- HOW TO COMPLETE THIS TASK -
For every line below, restate it exactly and drop the images.

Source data
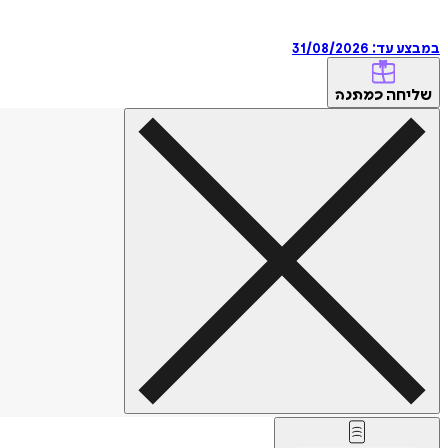
במבצע עד:
31/08/2026
שליחה
כמתנה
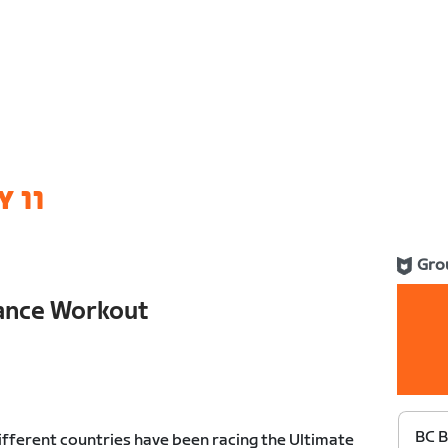
 11
Gro
ance Workout
BC B
ifferent countries have been racing the Ultimate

- REPLY TO THE EXERCISE -
במבצע עד:
31/08/2026
שליחה
כמתנה
 11
Gro
ance Workout
BC B
ifferent countries have been racing the Ultimate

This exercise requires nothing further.